● **What this task involves**:
As you print the data below, keep every line exactly as it is and leave the images behind.

Document understanding data
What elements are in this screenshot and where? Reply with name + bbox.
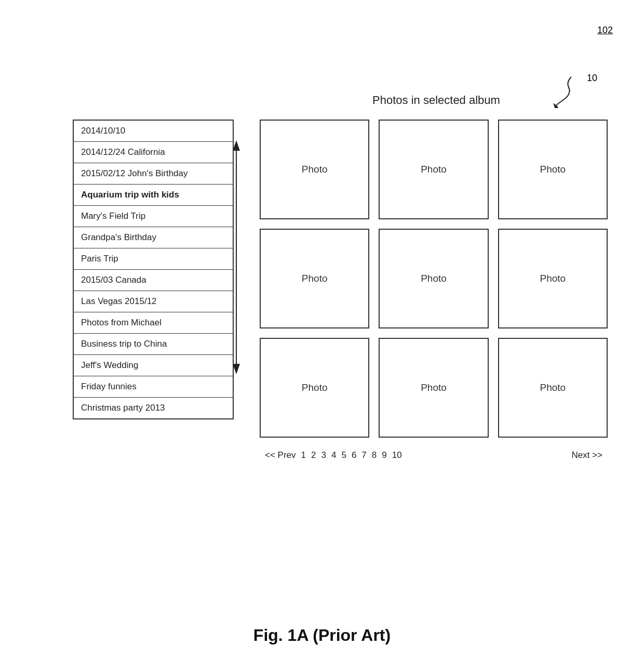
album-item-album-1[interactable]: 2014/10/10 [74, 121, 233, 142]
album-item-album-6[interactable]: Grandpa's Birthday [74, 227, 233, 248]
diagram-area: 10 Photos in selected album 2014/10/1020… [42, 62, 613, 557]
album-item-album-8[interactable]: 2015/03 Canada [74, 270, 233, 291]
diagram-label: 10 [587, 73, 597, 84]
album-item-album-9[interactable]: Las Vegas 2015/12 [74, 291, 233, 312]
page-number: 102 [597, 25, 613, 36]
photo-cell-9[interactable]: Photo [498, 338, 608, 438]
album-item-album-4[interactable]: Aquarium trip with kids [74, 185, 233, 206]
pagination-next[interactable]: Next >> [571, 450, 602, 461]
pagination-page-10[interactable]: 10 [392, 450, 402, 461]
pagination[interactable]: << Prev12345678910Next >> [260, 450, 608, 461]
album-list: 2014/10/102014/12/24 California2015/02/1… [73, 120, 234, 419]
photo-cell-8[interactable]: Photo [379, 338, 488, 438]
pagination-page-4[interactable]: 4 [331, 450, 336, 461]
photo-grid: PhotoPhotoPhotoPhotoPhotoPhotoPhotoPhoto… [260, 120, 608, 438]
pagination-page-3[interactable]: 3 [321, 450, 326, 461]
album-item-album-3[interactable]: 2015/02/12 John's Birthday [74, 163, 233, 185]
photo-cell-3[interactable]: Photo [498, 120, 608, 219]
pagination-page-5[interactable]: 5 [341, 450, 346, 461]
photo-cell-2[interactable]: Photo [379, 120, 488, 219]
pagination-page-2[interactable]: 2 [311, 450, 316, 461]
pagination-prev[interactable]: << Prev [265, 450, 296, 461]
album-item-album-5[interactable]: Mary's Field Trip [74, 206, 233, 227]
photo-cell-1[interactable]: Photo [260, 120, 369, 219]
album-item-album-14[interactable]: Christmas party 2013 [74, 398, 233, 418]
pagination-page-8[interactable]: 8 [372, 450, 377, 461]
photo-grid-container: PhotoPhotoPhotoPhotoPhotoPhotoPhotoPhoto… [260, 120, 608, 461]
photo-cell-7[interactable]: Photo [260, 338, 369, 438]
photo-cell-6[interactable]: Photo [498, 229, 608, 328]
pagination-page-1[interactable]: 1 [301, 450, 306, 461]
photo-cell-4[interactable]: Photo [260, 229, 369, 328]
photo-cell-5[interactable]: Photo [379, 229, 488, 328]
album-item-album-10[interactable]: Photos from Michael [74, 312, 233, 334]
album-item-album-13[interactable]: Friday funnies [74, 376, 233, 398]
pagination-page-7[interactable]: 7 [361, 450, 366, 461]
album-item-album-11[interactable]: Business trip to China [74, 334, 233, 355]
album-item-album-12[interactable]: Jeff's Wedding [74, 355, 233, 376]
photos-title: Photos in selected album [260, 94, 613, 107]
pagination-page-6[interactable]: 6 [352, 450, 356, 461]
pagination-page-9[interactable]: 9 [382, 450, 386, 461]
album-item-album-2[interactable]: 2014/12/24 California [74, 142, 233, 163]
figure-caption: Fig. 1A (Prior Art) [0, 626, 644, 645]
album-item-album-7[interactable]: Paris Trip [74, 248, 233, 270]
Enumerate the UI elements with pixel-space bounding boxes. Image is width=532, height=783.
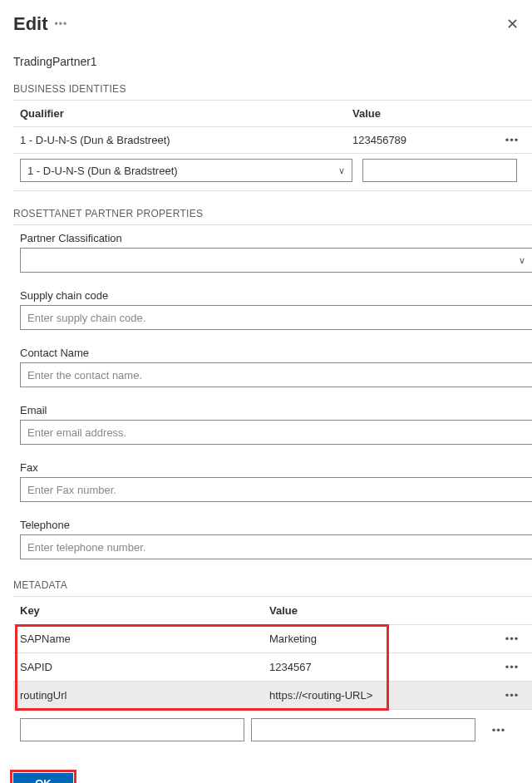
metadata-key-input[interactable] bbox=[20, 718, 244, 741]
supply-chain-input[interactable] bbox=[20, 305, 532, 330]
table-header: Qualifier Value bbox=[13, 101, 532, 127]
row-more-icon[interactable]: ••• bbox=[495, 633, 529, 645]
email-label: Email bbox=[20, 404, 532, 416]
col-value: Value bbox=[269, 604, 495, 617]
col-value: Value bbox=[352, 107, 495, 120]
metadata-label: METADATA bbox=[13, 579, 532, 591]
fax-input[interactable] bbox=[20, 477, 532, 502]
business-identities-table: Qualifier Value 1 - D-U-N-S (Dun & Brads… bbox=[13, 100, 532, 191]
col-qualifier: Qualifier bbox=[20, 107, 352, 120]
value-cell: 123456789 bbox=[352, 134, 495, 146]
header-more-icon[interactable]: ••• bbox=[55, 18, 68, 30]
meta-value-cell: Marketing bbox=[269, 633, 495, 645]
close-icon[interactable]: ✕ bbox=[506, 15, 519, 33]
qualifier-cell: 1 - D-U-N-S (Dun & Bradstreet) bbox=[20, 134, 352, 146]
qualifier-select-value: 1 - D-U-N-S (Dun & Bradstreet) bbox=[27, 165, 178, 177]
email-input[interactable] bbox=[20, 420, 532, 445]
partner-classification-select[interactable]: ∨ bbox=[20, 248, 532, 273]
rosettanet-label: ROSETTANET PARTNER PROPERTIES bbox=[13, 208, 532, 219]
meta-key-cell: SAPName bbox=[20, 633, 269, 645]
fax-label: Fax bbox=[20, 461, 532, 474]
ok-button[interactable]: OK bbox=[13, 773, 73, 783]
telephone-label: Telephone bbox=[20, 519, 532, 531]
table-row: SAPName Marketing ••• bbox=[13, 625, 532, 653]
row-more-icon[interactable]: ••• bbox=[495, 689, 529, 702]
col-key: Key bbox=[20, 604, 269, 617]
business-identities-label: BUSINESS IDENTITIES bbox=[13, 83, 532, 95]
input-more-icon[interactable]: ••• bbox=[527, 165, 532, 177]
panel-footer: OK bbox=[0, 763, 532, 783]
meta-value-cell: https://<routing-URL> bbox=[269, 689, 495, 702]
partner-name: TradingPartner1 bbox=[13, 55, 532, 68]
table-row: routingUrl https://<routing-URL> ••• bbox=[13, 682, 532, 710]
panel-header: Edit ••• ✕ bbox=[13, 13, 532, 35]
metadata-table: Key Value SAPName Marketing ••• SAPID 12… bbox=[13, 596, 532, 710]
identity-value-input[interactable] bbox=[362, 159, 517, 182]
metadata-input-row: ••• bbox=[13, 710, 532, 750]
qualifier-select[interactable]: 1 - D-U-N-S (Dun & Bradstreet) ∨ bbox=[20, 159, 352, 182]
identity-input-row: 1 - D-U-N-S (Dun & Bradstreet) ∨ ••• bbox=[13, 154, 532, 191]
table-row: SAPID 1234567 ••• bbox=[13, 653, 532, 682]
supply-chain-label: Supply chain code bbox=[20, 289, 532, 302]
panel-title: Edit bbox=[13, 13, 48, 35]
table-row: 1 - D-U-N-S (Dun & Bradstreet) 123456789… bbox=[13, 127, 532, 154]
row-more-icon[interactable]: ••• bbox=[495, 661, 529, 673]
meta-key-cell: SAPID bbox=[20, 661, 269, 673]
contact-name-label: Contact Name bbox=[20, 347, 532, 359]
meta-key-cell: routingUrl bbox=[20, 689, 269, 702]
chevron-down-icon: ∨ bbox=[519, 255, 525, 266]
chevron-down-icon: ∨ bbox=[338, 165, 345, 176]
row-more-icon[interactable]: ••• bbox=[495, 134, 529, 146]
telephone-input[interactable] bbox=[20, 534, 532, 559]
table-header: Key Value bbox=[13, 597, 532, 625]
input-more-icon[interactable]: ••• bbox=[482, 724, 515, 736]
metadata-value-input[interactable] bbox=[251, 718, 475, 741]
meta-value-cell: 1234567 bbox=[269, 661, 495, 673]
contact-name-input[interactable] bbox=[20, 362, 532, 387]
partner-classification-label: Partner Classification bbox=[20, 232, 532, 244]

● **Task response**:
What elements are in this screenshot and where? Reply with name + bbox.
album-item-album-1[interactable]: 2014/10/10 [74, 121, 233, 142]
album-item-album-6[interactable]: Grandpa's Birthday [74, 227, 233, 248]
diagram-area: 10 Photos in selected album 2014/10/1020… [42, 62, 613, 557]
album-item-album-8[interactable]: 2015/03 Canada [74, 270, 233, 291]
diagram-label: 10 [587, 73, 597, 84]
album-item-album-9[interactable]: Las Vegas 2015/12 [74, 291, 233, 312]
page-number: 102 [597, 25, 613, 36]
photo-cell-9[interactable]: Photo [498, 338, 608, 438]
album-item-album-4[interactable]: Aquarium trip with kids [74, 185, 233, 206]
pagination-next[interactable]: Next >> [571, 450, 602, 461]
pagination-page-10[interactable]: 10 [392, 450, 402, 461]
pagination[interactable]: << Prev12345678910Next >> [260, 450, 608, 461]
album-list: 2014/10/102014/12/24 California2015/02/1… [73, 120, 234, 419]
photo-cell-8[interactable]: Photo [379, 338, 488, 438]
pagination-page-4[interactable]: 4 [331, 450, 336, 461]
photo-grid: PhotoPhotoPhotoPhotoPhotoPhotoPhotoPhoto… [260, 120, 608, 438]
pagination-page-3[interactable]: 3 [321, 450, 326, 461]
album-item-album-3[interactable]: 2015/02/12 John's Birthday [74, 163, 233, 185]
photo-cell-3[interactable]: Photo [498, 120, 608, 219]
pagination-page-5[interactable]: 5 [341, 450, 346, 461]
photo-cell-2[interactable]: Photo [379, 120, 488, 219]
pagination-page-2[interactable]: 2 [311, 450, 316, 461]
pagination-prev[interactable]: << Prev [265, 450, 296, 461]
album-item-album-5[interactable]: Mary's Field Trip [74, 206, 233, 227]
photo-cell-1[interactable]: Photo [260, 120, 369, 219]
album-item-album-14[interactable]: Christmas party 2013 [74, 398, 233, 418]
pagination-page-8[interactable]: 8 [372, 450, 377, 461]
photo-grid-container: PhotoPhotoPhotoPhotoPhotoPhotoPhotoPhoto… [260, 120, 608, 461]
photo-cell-7[interactable]: Photo [260, 338, 369, 438]
photo-cell-6[interactable]: Photo [498, 229, 608, 328]
pagination-page-1[interactable]: 1 [301, 450, 306, 461]
photo-cell-4[interactable]: Photo [260, 229, 369, 328]
photo-cell-5[interactable]: Photo [379, 229, 488, 328]
album-item-album-10[interactable]: Photos from Michael [74, 312, 233, 334]
album-item-album-13[interactable]: Friday funnies [74, 376, 233, 398]
pagination-page-7[interactable]: 7 [361, 450, 366, 461]
album-item-album-11[interactable]: Business trip to China [74, 334, 233, 355]
album-item-album-12[interactable]: Jeff's Wedding [74, 355, 233, 376]
photos-title: Photos in selected album [260, 94, 613, 107]
pagination-page-6[interactable]: 6 [352, 450, 356, 461]
pagination-page-9[interactable]: 9 [382, 450, 386, 461]
album-item-album-2[interactable]: 2014/12/24 California [74, 142, 233, 163]
figure-caption: Fig. 1A (Prior Art) [0, 626, 644, 645]
album-item-album-7[interactable]: Paris Trip [74, 248, 233, 270]
Enumerate the UI elements with pixel-space bounding boxes. Image is width=532, height=783.
metadata-key-input[interactable] bbox=[20, 718, 244, 741]
supply-chain-input[interactable] bbox=[20, 305, 532, 330]
table-header: Qualifier Value bbox=[13, 101, 532, 127]
row-more-icon[interactable]: ••• bbox=[495, 633, 529, 645]
email-label: Email bbox=[20, 404, 532, 416]
col-value: Value bbox=[269, 604, 495, 617]
col-value: Value bbox=[352, 107, 495, 120]
metadata-label: METADATA bbox=[13, 579, 532, 591]
fax-input[interactable] bbox=[20, 477, 532, 502]
business-identities-table: Qualifier Value 1 - D-U-N-S (Dun & Brads… bbox=[13, 100, 532, 191]
col-qualifier: Qualifier bbox=[20, 107, 352, 120]
value-cell: 123456789 bbox=[352, 134, 495, 146]
header-more-icon[interactable]: ••• bbox=[55, 18, 68, 30]
meta-value-cell: Marketing bbox=[269, 633, 495, 645]
close-icon[interactable]: ✕ bbox=[506, 15, 519, 33]
qualifier-cell: 1 - D-U-N-S (Dun & Bradstreet) bbox=[20, 134, 352, 146]
qualifier-select-value: 1 - D-U-N-S (Dun & Bradstreet) bbox=[27, 165, 178, 177]
email-input[interactable] bbox=[20, 420, 532, 445]
partner-classification-select[interactable]: ∨ bbox=[20, 248, 532, 273]
rosettanet-label: ROSETTANET PARTNER PROPERTIES bbox=[13, 208, 532, 219]
meta-key-cell: SAPName bbox=[20, 633, 269, 645]
fax-label: Fax bbox=[20, 461, 532, 474]
ok-button[interactable]: OK bbox=[13, 773, 73, 783]
telephone-label: Telephone bbox=[20, 519, 532, 531]
table-row: SAPName Marketing ••• bbox=[13, 625, 532, 653]
row-more-icon[interactable]: ••• bbox=[495, 689, 529, 702]
col-key: Key bbox=[20, 604, 269, 617]
business-identities-label: BUSINESS IDENTITIES bbox=[13, 83, 532, 95]
input-more-icon[interactable]: ••• bbox=[527, 165, 532, 177]
panel-footer: OK bbox=[0, 763, 532, 783]
meta-value-cell: https://<routing-URL> bbox=[269, 689, 495, 702]
partner-name: TradingPartner1 bbox=[13, 55, 532, 68]
table-row: routingUrl https://<routing-URL> ••• bbox=[13, 682, 532, 710]
panel-header: Edit ••• ✕ bbox=[13, 13, 532, 35]
metadata-table: Key Value SAPName Marketing ••• SAPID 12… bbox=[13, 596, 532, 710]
identity-value-input[interactable] bbox=[362, 159, 517, 182]
metadata-input-row: ••• bbox=[13, 710, 532, 750]
qualifier-select[interactable]: 1 - D-U-N-S (Dun & Bradstreet) ∨ bbox=[20, 159, 352, 182]
identity-input-row: 1 - D-U-N-S (Dun & Bradstreet) ∨ ••• bbox=[13, 154, 532, 191]
table-row: SAPID 1234567 ••• bbox=[13, 653, 532, 682]
supply-chain-label: Supply chain code bbox=[20, 289, 532, 302]
panel-title: Edit bbox=[13, 13, 48, 35]
table-row: 1 - D-U-N-S (Dun & Bradstreet) 123456789… bbox=[13, 127, 532, 154]
row-more-icon[interactable]: ••• bbox=[495, 661, 529, 673]
meta-key-cell: SAPID bbox=[20, 661, 269, 673]
contact-name-label: Contact Name bbox=[20, 347, 532, 359]
meta-key-cell: routingUrl bbox=[20, 689, 269, 702]
chevron-down-icon: ∨ bbox=[519, 255, 525, 266]
chevron-down-icon: ∨ bbox=[338, 165, 345, 176]
row-more-icon[interactable]: ••• bbox=[495, 134, 529, 146]
telephone-input[interactable] bbox=[20, 534, 532, 559]
table-header: Key Value bbox=[13, 597, 532, 625]
input-more-icon[interactable]: ••• bbox=[482, 724, 515, 736]
metadata-value-input[interactable] bbox=[251, 718, 475, 741]
meta-value-cell: 1234567 bbox=[269, 661, 495, 673]
contact-name-input[interactable] bbox=[20, 362, 532, 387]
partner-classification-label: Partner Classification bbox=[20, 232, 532, 244]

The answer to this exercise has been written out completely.